Be aware that assert()
is optimized out when compiled with optimizations of -O1
or higher. So that assertion is completely ignored at runtime. A better option in the code here would be:
fp_primary = solv_xfopen(primary.c_str(), "r");
if (G_UNLIKELY (!fp_primary)) {
g_set_error(...);
retval = FALSE;
goto out;
}
Be aware that
assert()
is optimized out when compiled with optimizations of-O1
or higher.
Hmm I'm trying to find a source for this, but can't.
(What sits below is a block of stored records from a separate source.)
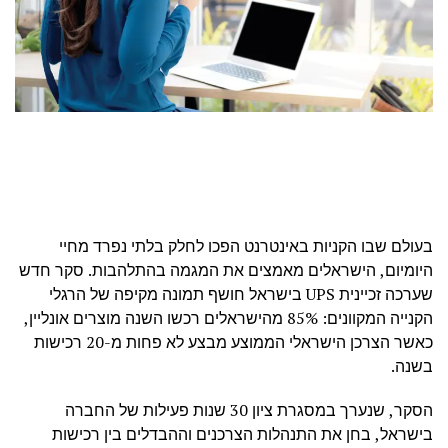
בעולם שבו הקניות באינטרנט הפכו לחלק בלתי נפרד מחיי
היומיום, הישראלים מאמצים את המגמה בהתלהבות. סקר חדש
שערכה זכיינית UPS בישראל חושף תמונה מקיפה של הרגלי
הקנייה המקוונים: 85% מהישראלים רכשו השנה מוצרים אונליין,
כאשר הצרכן הישראלי הממוצע מבצע לא פחות מ-20 רכישות
בשנה.
הסקר, שנערך במסגרת ציון 30 שנות פעילות של החברה
בישראל, בחן את התנהלות הצרכנים וההבדלים בין רכישות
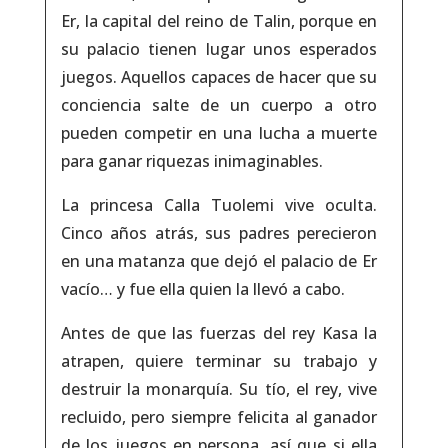
Er, la capital del reino de Talin, porque en
su palacio tienen lugar unos esperados
juegos. Aquellos capaces de hacer que su
conciencia salte de un cuerpo a otro
pueden competir en una lucha a muerte
para ganar riquezas inimaginables.
La princesa Calla Tuolemi vive oculta.
Cinco años atrás, sus padres perecieron
en una matanza que dejó el palacio de Er
vacío… y fue ella quien la llevó a cabo.
Antes de que las fuerzas del rey Kasa la
atrapen, quiere terminar su trabajo y
destruir la monarquía. Su tío, el rey, vive
recluido, pero siempre felicita al ganador
de los juegos en persona, así que si ella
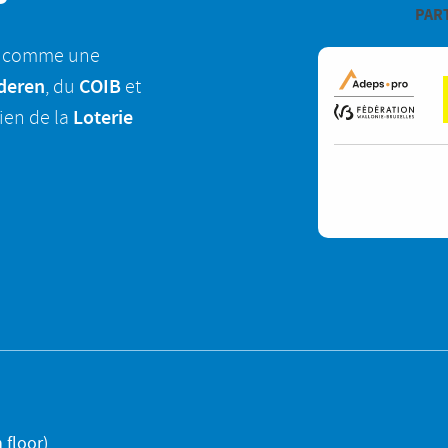
PAR
nu comme une
deren
COIB
, du
et
Loterie
ien de la
 floor)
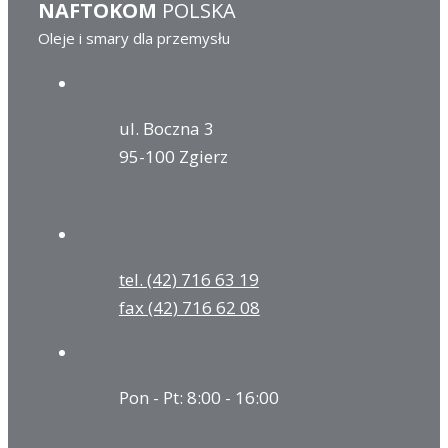
NAFTOKOM
POLSKA
Oleje i smary dla przemysłu
ul. Boczna 3
95-100 Zgierz
tel. (42) 716 63 19
fax (42) 716 62 08
Pon - Pt: 8:00 - 16:00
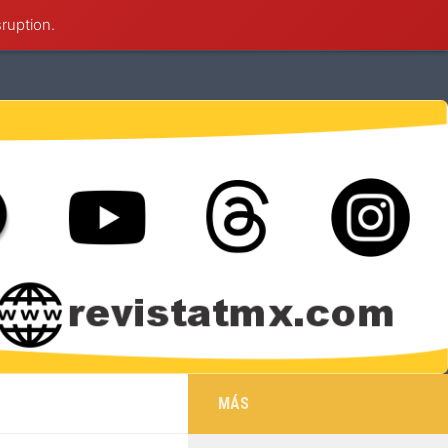
sruption.
éxico
Deportes
Cultura
Salud
MÁS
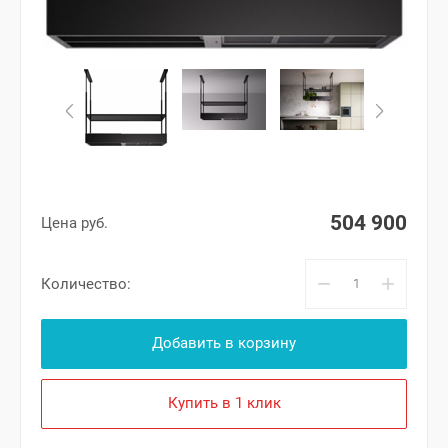
504 900
Цена руб.
−
+
Количество:
Добавить в корзину
Купить в 1 клик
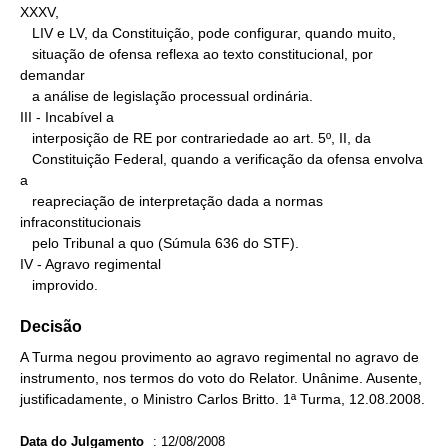
XXXV,

   LIV e LV, da Constituição, pode configurar, quando muito,

   situação de ofensa reflexa ao texto constitucional, por 
demandar

   a análise de legislação processual ordinária.

III - Incabível a

   interposição de RE por contrariedade ao art. 5º, II, da

   Constituição Federal, quando a verificação da ofensa envolva 
a

   reapreciação de interpretação dada a normas 
infraconstitucionais

   pelo Tribunal a quo (Súmula 636 do STF).

IV - Agravo regimental

   improvido.
Decisão
A Turma negou provimento ao agravo regimental no agravo de
instrumento, nos termos do voto do Relator. Unânime. Ausente,
justificadamente, o Ministro Carlos Britto. 1ª Turma, 12.08.2008.
Data do Julgamento
:
12/08/2008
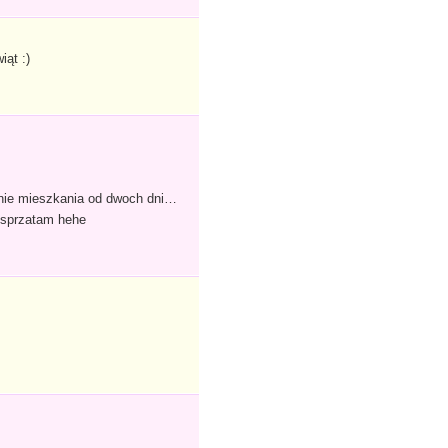
ąt :)
anie mieszkania od dwoch dni…
u sprzatam hehe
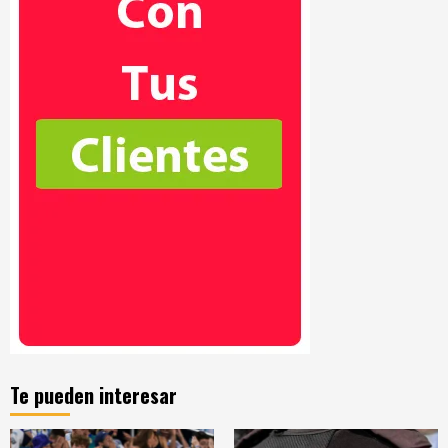
Te pueden interesar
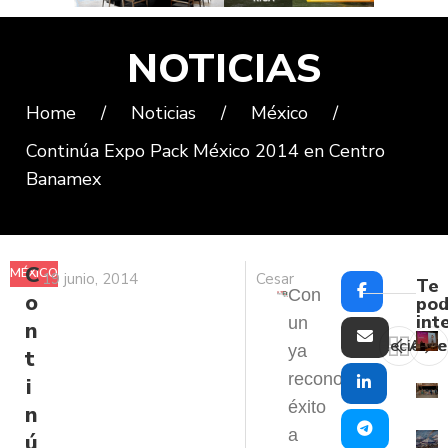
NOTICIAS
Home
/
Noticias
/
México
/
Continúa Expo Pack México 2014 en Centro
Banamex
C
MÉXICO
19 junio, 2014
Cesar
Te
Con
o
pod
int
un
n
Reciente
Ante
ya
t
reconocido
i
éxito
n
a
ú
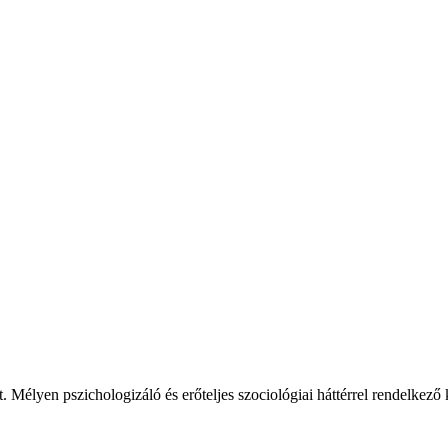
. Mélyen pszichologizáló és erőteljes szociológiai háttérrel rendelkező 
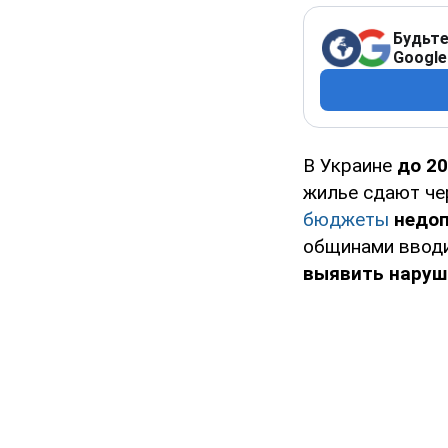
Будьте
Google
В Украине
до 2
жилье сдают че
бюджеты
недоп
общинами вводи
выявить наруш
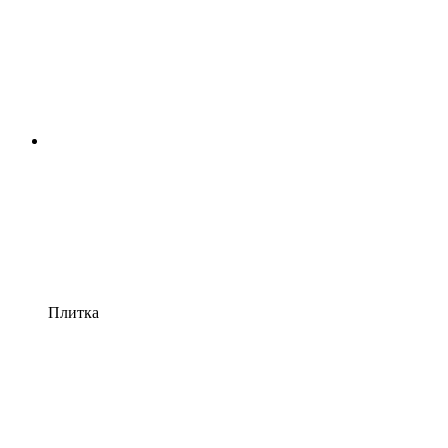
Плитка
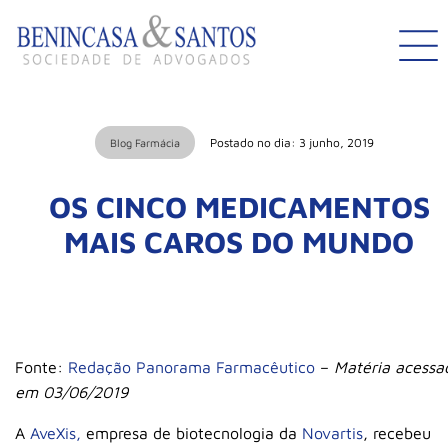
Postado no dia: 3 junho, 2019
Blog Farmácia
OS CINCO MEDICAMENTOS
MAIS CAROS DO MUNDO
Fonte:
Redação Panorama Farmacêutico
–
Matéria acessa
em 03/06/2019
A
AveXis,
empresa de biotecnologia da
Novartis
, recebeu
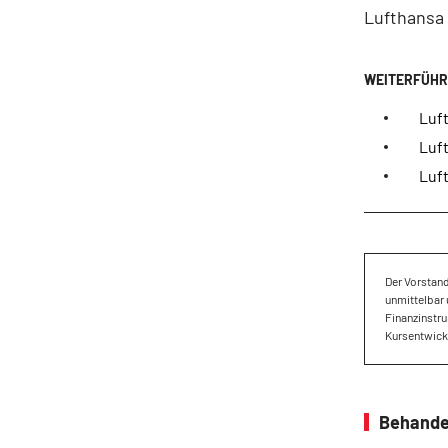
Lufthansa 
Luf
Luf
Luft
Der Vorstan
unmittelbar 
Finanzinstru
Kursentwickl
Behande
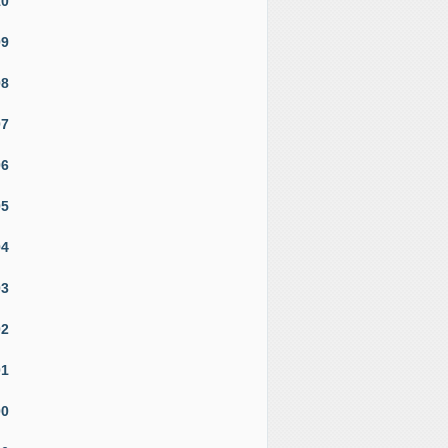
10
09
08
07
06
05
04
03
02
01
00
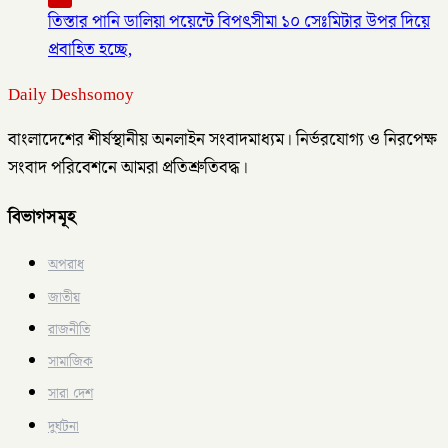
তিস্তার পানি ডালিয়া পয়েন্টে বিপৎসীমা ১০ সেঃমিটার উপর দিয়ে
প্রবাহিত হচ্ছে,
Daily Deshsomoy
বাংলাদেশের শীর্ষস্থানীয় অনলাইন সংবাদমাধ্যম। নির্ভরযোগ্য ও নিরপেক্ষ
সংবাদ পরিবেশনে আমরা প্রতিশ্রুতিবদ্ধ।
বিভাগসমূহ
অপরাধ
জাতীয়
রাজনীতি
সামাজিক
সারা দেশ
দুর্ঘটনা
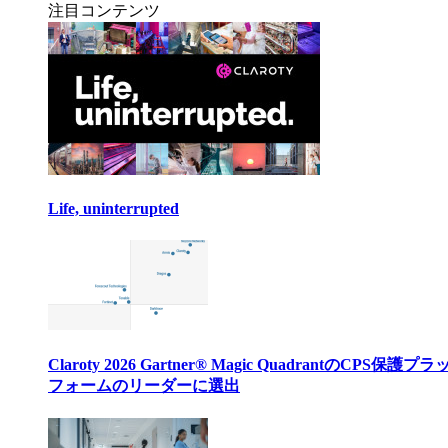
注目コンテンツ
Life, uninterrupted
Claroty 2026 Gartner® Magic QuadrantのCPS保護プ
フォームのリーダーに選出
At least assert(3)
says it's a no-op if NDEBUG
is defined, but also recommends against it.
OK yeah, according to https://stackoverflow.com/a/34314956/308136, cmake in release mode will set NDEBUG
. Hmm, this should be in the DWARF info too; will sanity-check.
Anyway, agreed regarding reworking the code!
https://kojipkgs.fedoraproject.org//packages/libdnf/0.67.0/2.fc36/data/logs/x86_64/build.log shows that libdnf was indeed built with -DNDEBUG
And of course, because we bundle libdnf in rpm-ostree, and the libdnf compilation is hidden behind a cargo build
, that didn't show up when I searched the rpm-ostree build log.
Yep, that code is a shining example of how not to do error handling (there's a lot of mishandled return codes). We've set this straight in dnf 5, but probably at least this case deserves better handling in dnf 4.